La démission intervient souvent chez les salariés qui ont trouvé de meilleures opportunités ailleurs. Ces salariés ont tout intérêt à écourter leur présence dans l’entreprise qu’ils quittent et par voie de conséquence, à limiter leur durée de préavis. La question qui se pose est donc de savoir si négocier facilement sur ce point est envisageable.

 

La durée normale du préavis

Déjà, il faut savoir que la loi n’a pas expressément arrêté une durée légale de préavis à l’exception des professions réglementées.

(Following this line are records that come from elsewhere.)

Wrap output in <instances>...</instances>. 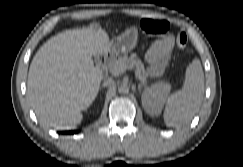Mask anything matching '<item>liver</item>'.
<instances>
[{"instance_id":"1","label":"liver","mask_w":243,"mask_h":167,"mask_svg":"<svg viewBox=\"0 0 243 167\" xmlns=\"http://www.w3.org/2000/svg\"><path fill=\"white\" fill-rule=\"evenodd\" d=\"M102 29H77L50 38L36 53L28 74V92L38 119L56 129H73L95 100L102 72L92 57L109 52Z\"/></svg>"}]
</instances>
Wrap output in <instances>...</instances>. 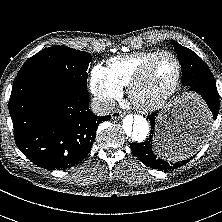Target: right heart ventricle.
<instances>
[{"instance_id": "e07e8e85", "label": "right heart ventricle", "mask_w": 222, "mask_h": 222, "mask_svg": "<svg viewBox=\"0 0 222 222\" xmlns=\"http://www.w3.org/2000/svg\"><path fill=\"white\" fill-rule=\"evenodd\" d=\"M159 51L138 52L108 61L106 70L110 79L121 89L129 87L138 71Z\"/></svg>"}]
</instances>
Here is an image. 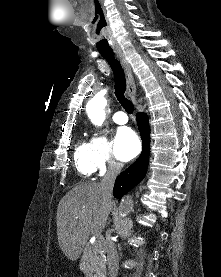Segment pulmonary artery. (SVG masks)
Here are the masks:
<instances>
[{
    "instance_id": "e3ab8cb5",
    "label": "pulmonary artery",
    "mask_w": 221,
    "mask_h": 277,
    "mask_svg": "<svg viewBox=\"0 0 221 277\" xmlns=\"http://www.w3.org/2000/svg\"><path fill=\"white\" fill-rule=\"evenodd\" d=\"M113 121L117 124L123 125L128 121V117L123 111H117L113 114Z\"/></svg>"
}]
</instances>
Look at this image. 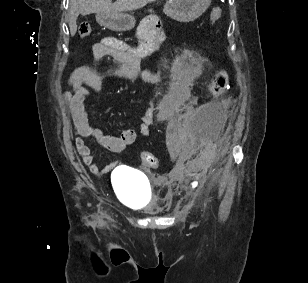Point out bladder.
Instances as JSON below:
<instances>
[{
	"mask_svg": "<svg viewBox=\"0 0 308 283\" xmlns=\"http://www.w3.org/2000/svg\"><path fill=\"white\" fill-rule=\"evenodd\" d=\"M112 184L119 199L136 209H146L152 203V190L145 175L127 167H117Z\"/></svg>",
	"mask_w": 308,
	"mask_h": 283,
	"instance_id": "1",
	"label": "bladder"
}]
</instances>
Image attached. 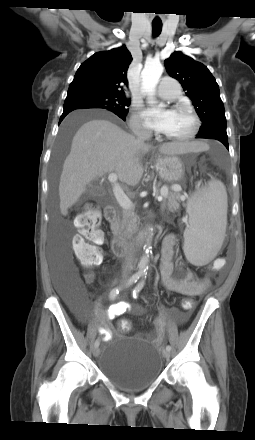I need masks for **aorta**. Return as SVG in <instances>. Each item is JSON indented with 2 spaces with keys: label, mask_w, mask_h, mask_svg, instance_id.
I'll use <instances>...</instances> for the list:
<instances>
[{
  "label": "aorta",
  "mask_w": 255,
  "mask_h": 440,
  "mask_svg": "<svg viewBox=\"0 0 255 440\" xmlns=\"http://www.w3.org/2000/svg\"><path fill=\"white\" fill-rule=\"evenodd\" d=\"M162 73L163 66L159 61L147 62L141 72L142 90L149 96L151 101ZM151 248V241L147 239V243L144 247V255L138 264L139 273L144 274L148 269Z\"/></svg>",
  "instance_id": "1"
}]
</instances>
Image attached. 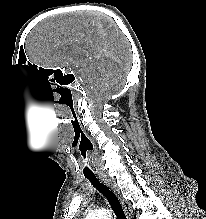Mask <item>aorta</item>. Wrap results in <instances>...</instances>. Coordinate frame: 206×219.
<instances>
[{"label": "aorta", "instance_id": "obj_1", "mask_svg": "<svg viewBox=\"0 0 206 219\" xmlns=\"http://www.w3.org/2000/svg\"><path fill=\"white\" fill-rule=\"evenodd\" d=\"M85 219H112L108 210H96L90 212Z\"/></svg>", "mask_w": 206, "mask_h": 219}]
</instances>
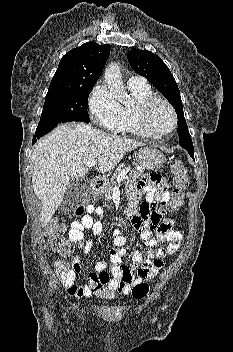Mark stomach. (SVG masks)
Returning a JSON list of instances; mask_svg holds the SVG:
<instances>
[{
	"instance_id": "0dacf381",
	"label": "stomach",
	"mask_w": 233,
	"mask_h": 352,
	"mask_svg": "<svg viewBox=\"0 0 233 352\" xmlns=\"http://www.w3.org/2000/svg\"><path fill=\"white\" fill-rule=\"evenodd\" d=\"M137 159L141 167L146 169H157L165 162L163 154L157 149L151 147L139 150L137 153Z\"/></svg>"
}]
</instances>
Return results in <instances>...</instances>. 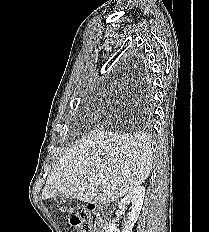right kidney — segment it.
<instances>
[{"mask_svg": "<svg viewBox=\"0 0 209 232\" xmlns=\"http://www.w3.org/2000/svg\"><path fill=\"white\" fill-rule=\"evenodd\" d=\"M145 196V188L143 186H137L133 188L119 203V209L121 211H125L128 204H131V208L129 210V225L126 226L122 232H132L133 226L136 223ZM107 232H120L117 229V225L115 223H110Z\"/></svg>", "mask_w": 209, "mask_h": 232, "instance_id": "right-kidney-1", "label": "right kidney"}]
</instances>
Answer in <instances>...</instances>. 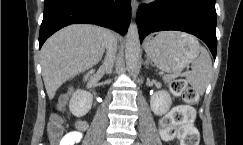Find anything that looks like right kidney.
Returning a JSON list of instances; mask_svg holds the SVG:
<instances>
[{"label":"right kidney","instance_id":"obj_1","mask_svg":"<svg viewBox=\"0 0 243 145\" xmlns=\"http://www.w3.org/2000/svg\"><path fill=\"white\" fill-rule=\"evenodd\" d=\"M92 106V95L78 89L69 102V109L76 117H82L88 113Z\"/></svg>","mask_w":243,"mask_h":145}]
</instances>
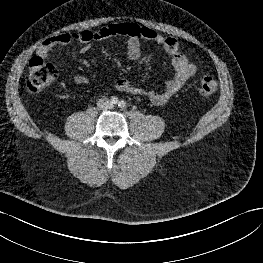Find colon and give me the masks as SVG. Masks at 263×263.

Cette durée est alors consignée dans la convention collective qui sera d’ailleurs écartée soit face aux stipulations contractuelles, soit face à la durée de préavis prévue dans le contrat de travail.

Toutefois, la tendance est que pour le cadre, la durée est de 3 mois contre 1 mois pour un employé et une semaine pour lorsqu’il s’agit d’un ouvrier. Quoi qu’il en soit, il appartient à chaque salarié de s’enquérir de la législation qui le concerne.

 

La suspension de l’exécution du préavis

Un salarié qui pose sa démission pendant qu’il se trouve en période de congé n’aura son préavis effectif qu’à partir de la fin de son congé. Il ne peut donc pas considérer son absence pour congé comme constitutive de préavis.

Le préavis doit toujours être exécuté sauf lorsque le démissionnaire est une femme enceinte ou lorsqu’elle prend cette décision pour pouvoir élever son enfant. Il n’y a pas non plus préavis après un congé pour création d’entreprise ou durant une suspension contractuelle pour maladie professionnelle ou pour congé de maternité.

Depuis la loi Sapin, le préavis n’a pas non plus à être exécuté chez les bénéficiaires de mobilité volontaire sécurisée.

 

Le départ du préavis

Un préavis court dès lors que l’employeur aura été notifié de la démission. Il s’agira soit de la date d’envoi de la lettre soit de la date de remise directe de la lettre de démission contre remise par l’employeur d’une attestation datée.

 

La diminution de la durée du préavis

Lorsqu’un salarié demande que sa durée de préavis soit écourtée et que l’employeur s’y oppose, le salarié n’a d’autre choix que de respecter son préavis. Autrement, il sera astreint au paiement de dommages-intérêts représentant le salaire dû pendant la période de préavis.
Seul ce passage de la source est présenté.